Abstract
Current computational analysis of microRNA interactions is based largely on primary and secondary structure analysis. Computationally efficient tertiary structure-based methods are needed to enable more realistic modeling of the molecular interactions underlying miRNA-mediated translational repression. We incorporate algorithms for predicting duplex RNA structures, ionic strength effects, duplex entropy and free energy, and docking of duplex-Argonaute protein complexes into a pipeline to model and predict miRNA-target duplex binding energies. To ensure modeling accuracy and computational efficiency, we use an all-atom description of RNA and a continuum description of ionic interactions using the Poisson- Boltzmann equation.

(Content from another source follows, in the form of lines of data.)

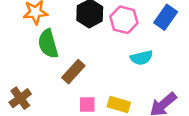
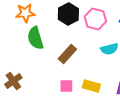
brown rectangle: (73, 72) -> (67, 54), moved

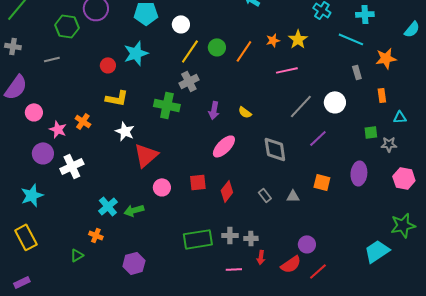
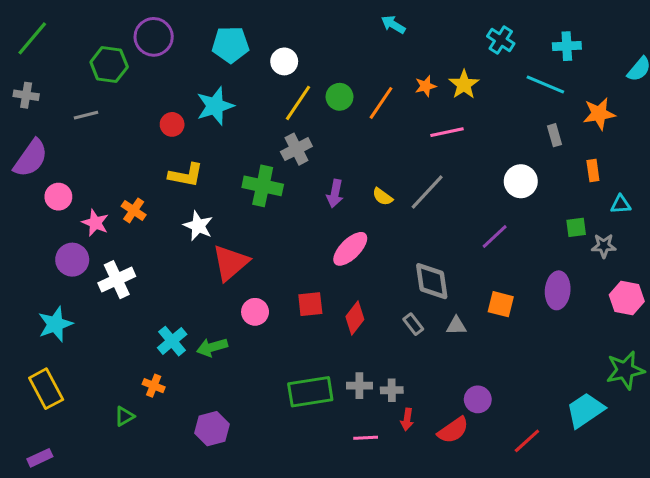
gray line: (301, 106) -> (427, 192), moved
gray diamond: (275, 149) -> (432, 281), moved
red line: (318, 271) -> (527, 441), moved

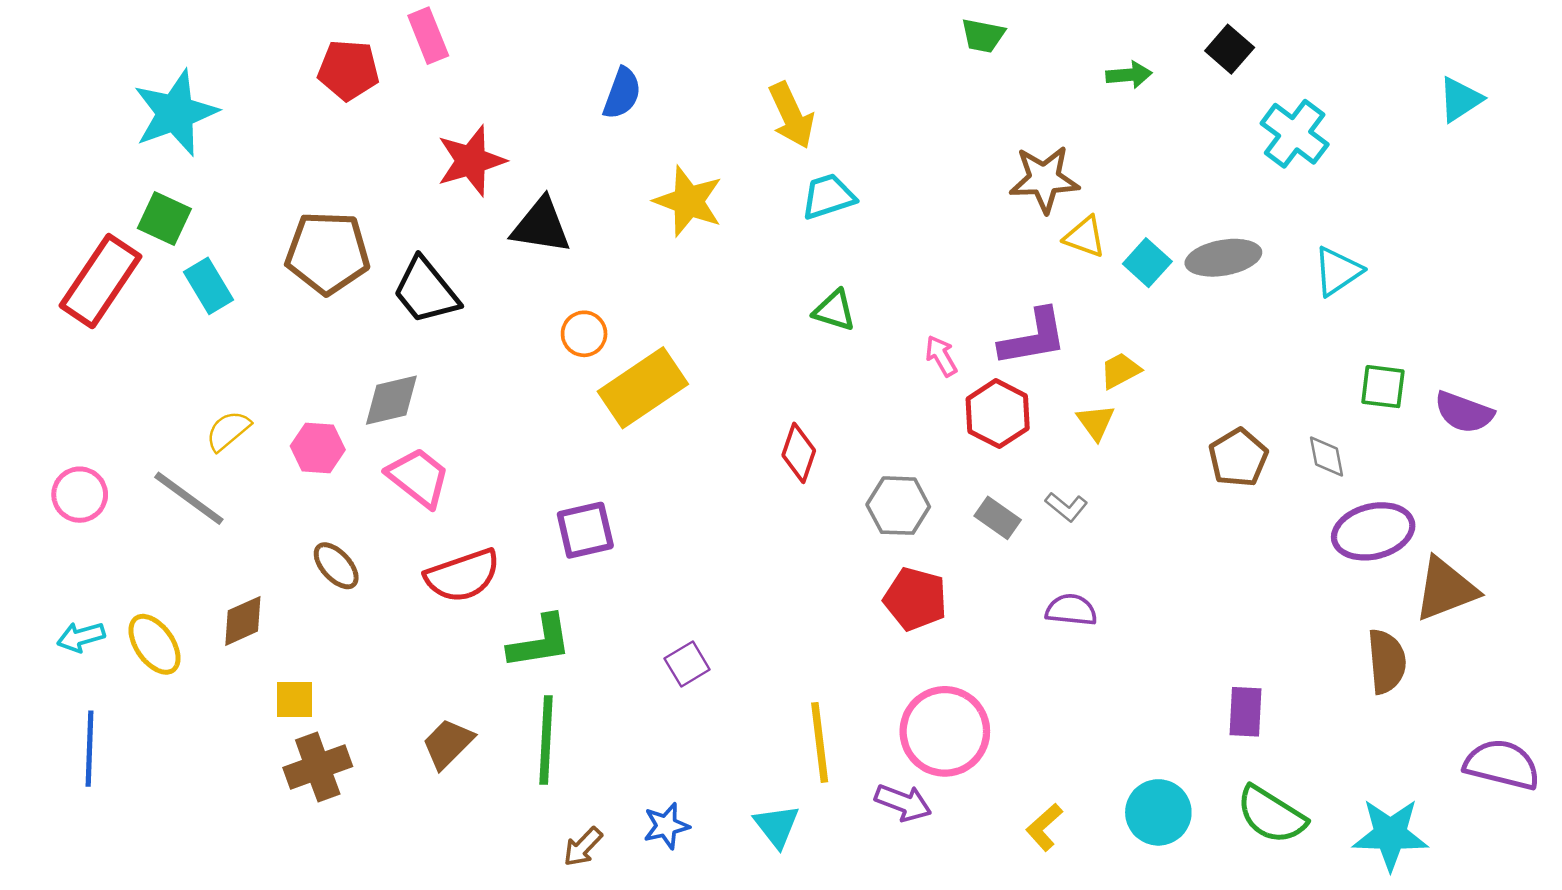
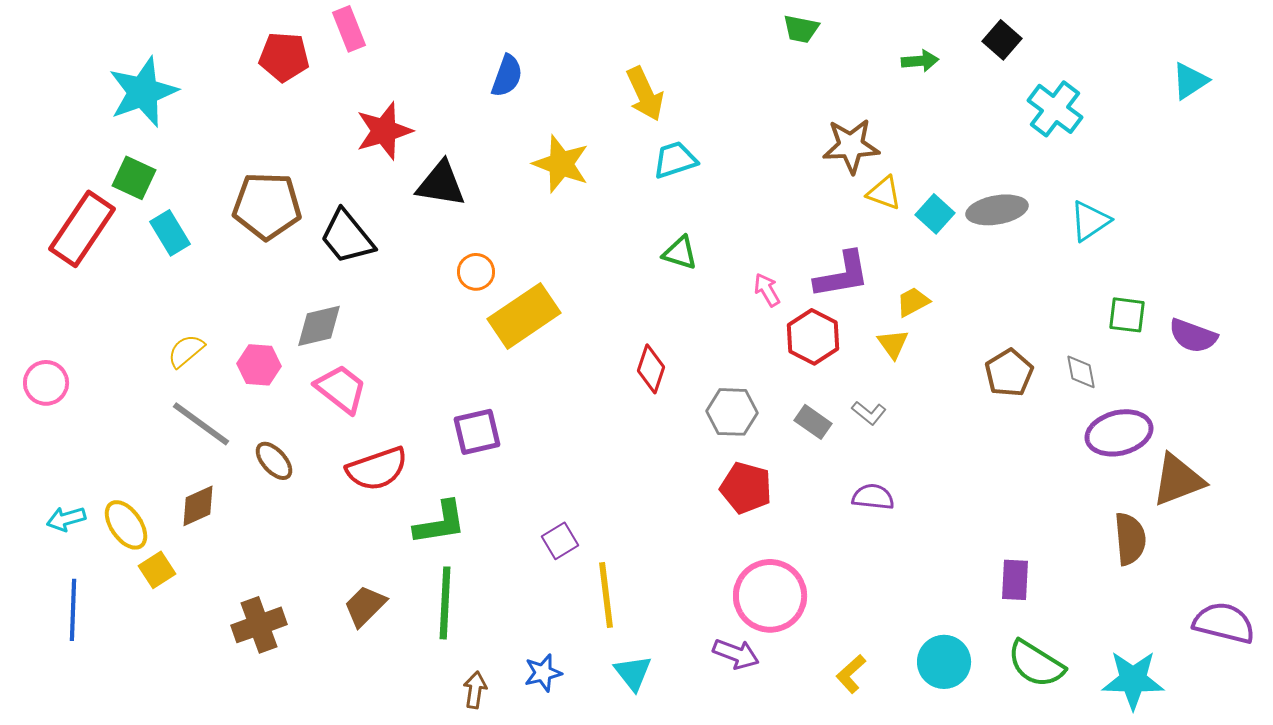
pink circle: (80, 495) -> (46, 383), moved
gray line: (189, 498) -> (201, 424), moved
yellow square: (294, 700) -> (157, 570), moved, turned -33
yellow line: (820, 742) -> (606, 595), moved
brown arrow: (583, 847) -> (475, 690), turned 144

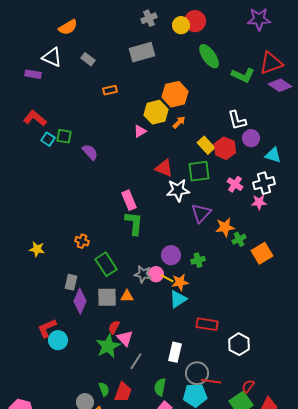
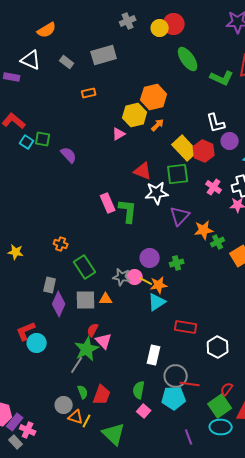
gray rectangle: (142, 52) -> (104, 55), moved
yellow rectangle: (206, 145) -> (185, 148), size x1.4
green L-shape: (134, 223) -> (128, 211), moved
gray line: (136, 361) -> (77, 365), moved

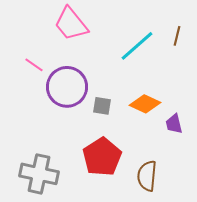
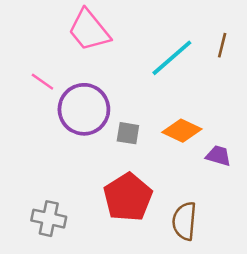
purple trapezoid: (174, 124) -> (218, 156), turned 120
gray cross: (39, 174) -> (49, 219), size x0.7

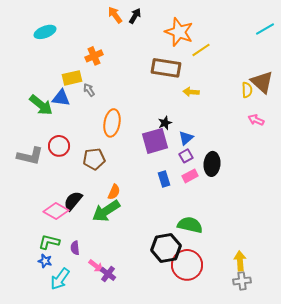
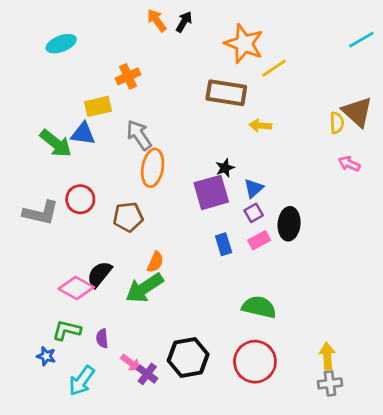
gray arrow: (89, 90) -> (139, 135), moved, size x1.6
black hexagon: (166, 248) -> (188, 358), moved
blue star: (45, 261) -> (46, 356), moved

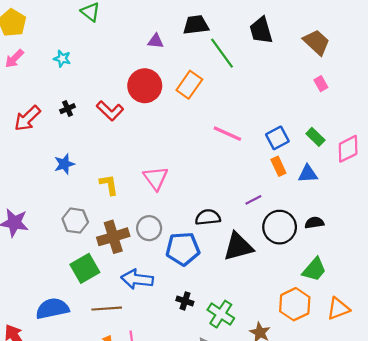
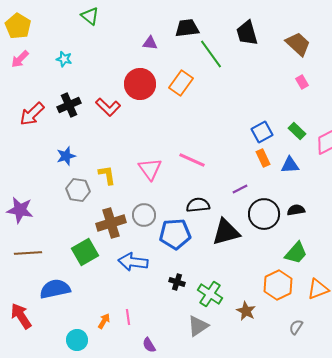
black cross: (68, 109) -> (69, 105), size x1.6
pink line: (227, 134) -> (192, 160), moved
gray hexagon: (75, 221) -> (78, 190), moved
brown line: (107, 309) -> (28, 253), moved

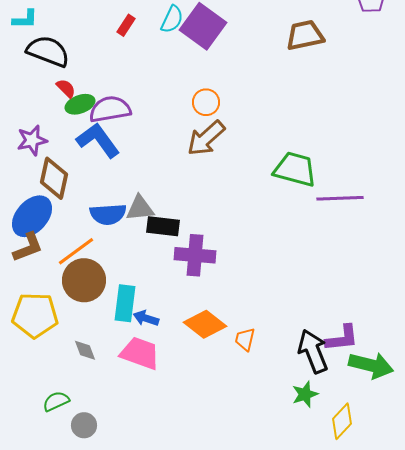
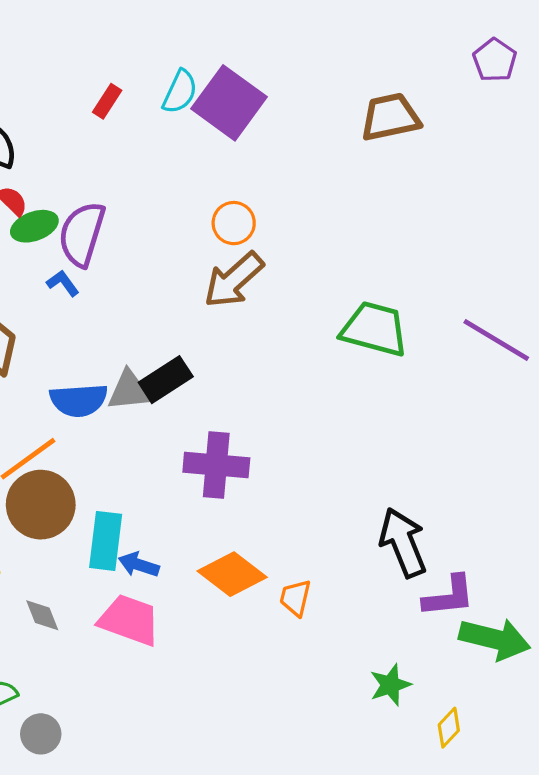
purple semicircle: (110, 109) -> (82, 234), turned -63
blue L-shape: (98, 140) -> (63, 283), size x0.5
purple line: (340, 198) -> (496, 340), moved, turned 33
black rectangle: (163, 226) -> (166, 380), moved, turned -40
black arrow: (313, 351) -> (403, 543), moved
yellow diamond: (342, 421) -> (449, 728), size x0.7

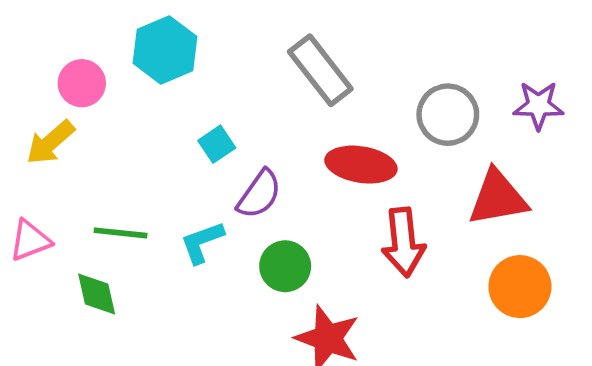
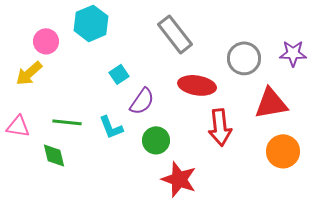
pink triangle: (30, 240) -> (18, 126), turned 30
cyan L-shape: (202, 242) -> (111, 127), turned -92

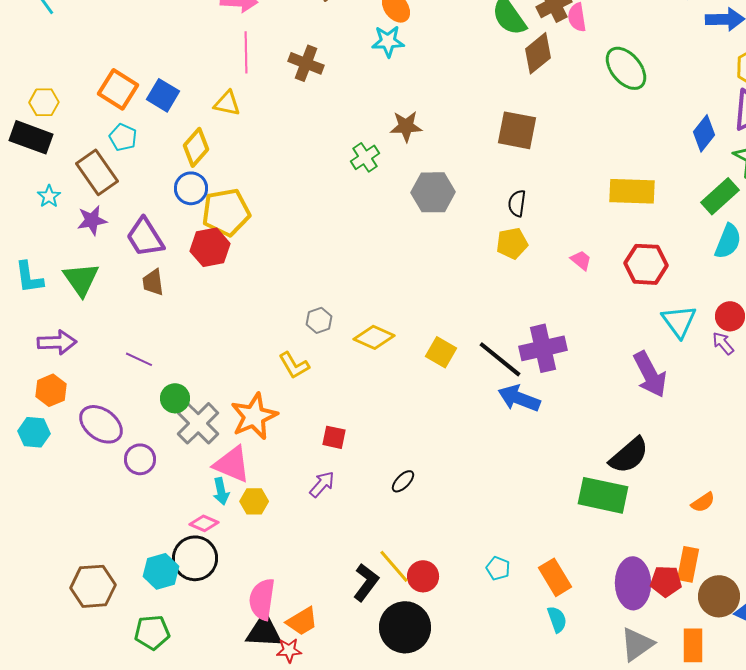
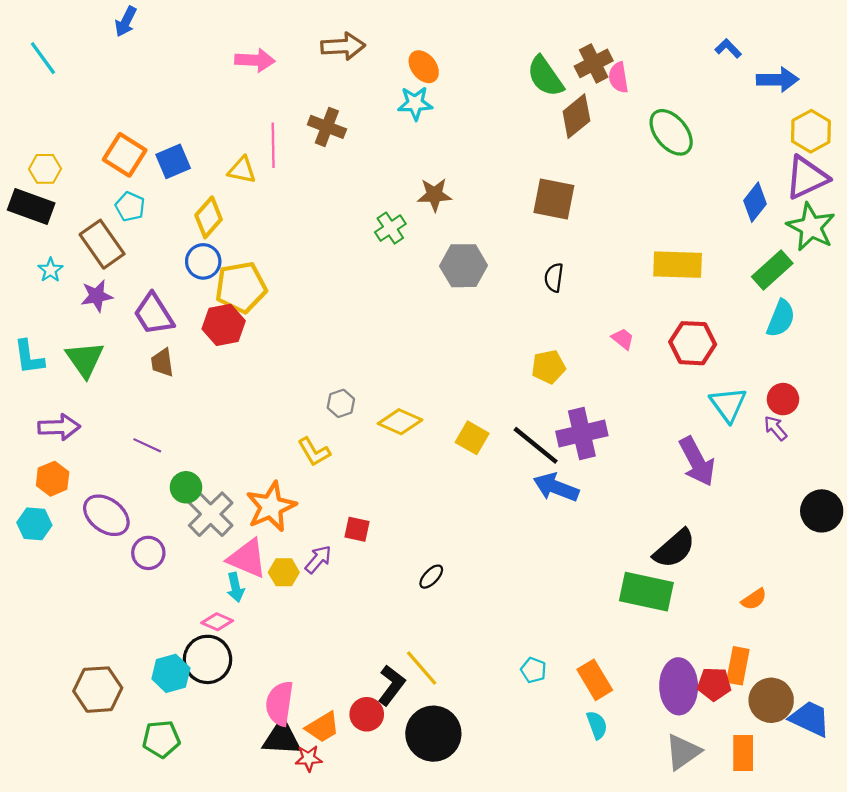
pink line: (246, 52) -> (273, 145), moved
blue square: (163, 95) -> (173, 161), turned 36
yellow pentagon: (512, 243) -> (548, 367), moved
purple arrow: (322, 484) -> (318, 559), moved
yellow hexagon: (254, 501) -> (284, 572), moved
red circle: (423, 576) -> (367, 714), moved

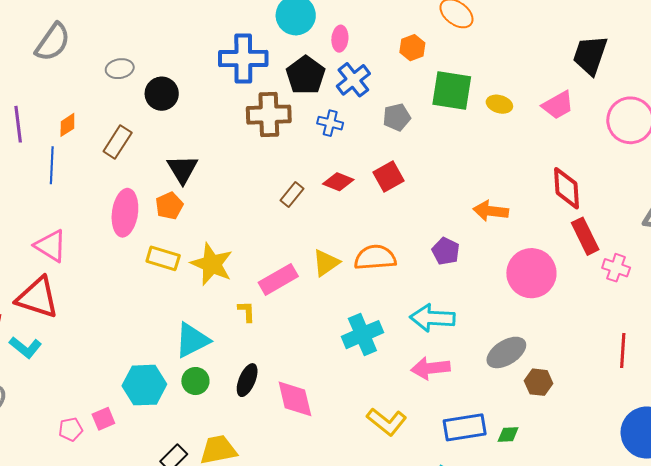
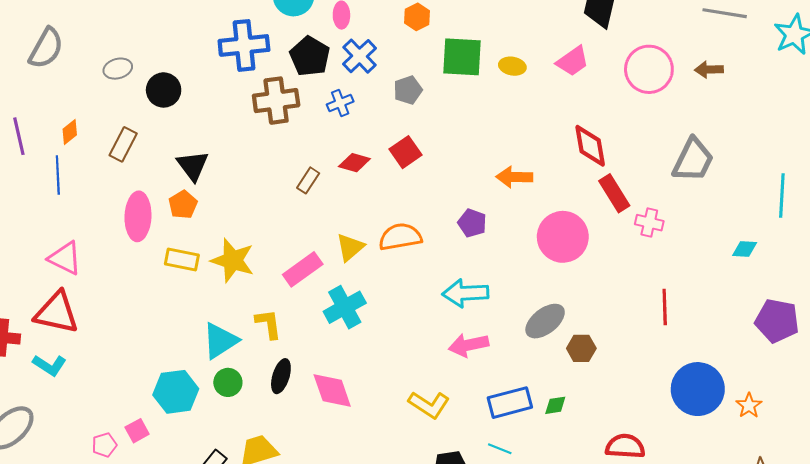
blue cross: (330, 123) -> (340, 103), turned -30
yellow L-shape: (247, 311) -> (268, 324), moved, size x1.4
cyan cross: (362, 335) -> (345, 307), moved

Our method predicts the conformations of two constructs of Caenorhabditis elegans let-7 miRNA-target duplexes to an accuracy of ∼3.8 Å root mean square distance of their NMR structures. We also show that the computed duplex formation enthalpies, entropies, and free energies for eight miRNA-target duplexes agree with titration calorimetry data. Analysis of duplex-Argonaute docking shows that structural distortions arising from single-base-pair mismatches in the seed region influence the activity of the complex by destabilizing both duplex hybridization and its association with Argonaute. Collectively, these results demonstrate that tertiary structure-based modeling of miRNA interactions can reveal structural mechanisms not accessible with current secondary structure-based methods.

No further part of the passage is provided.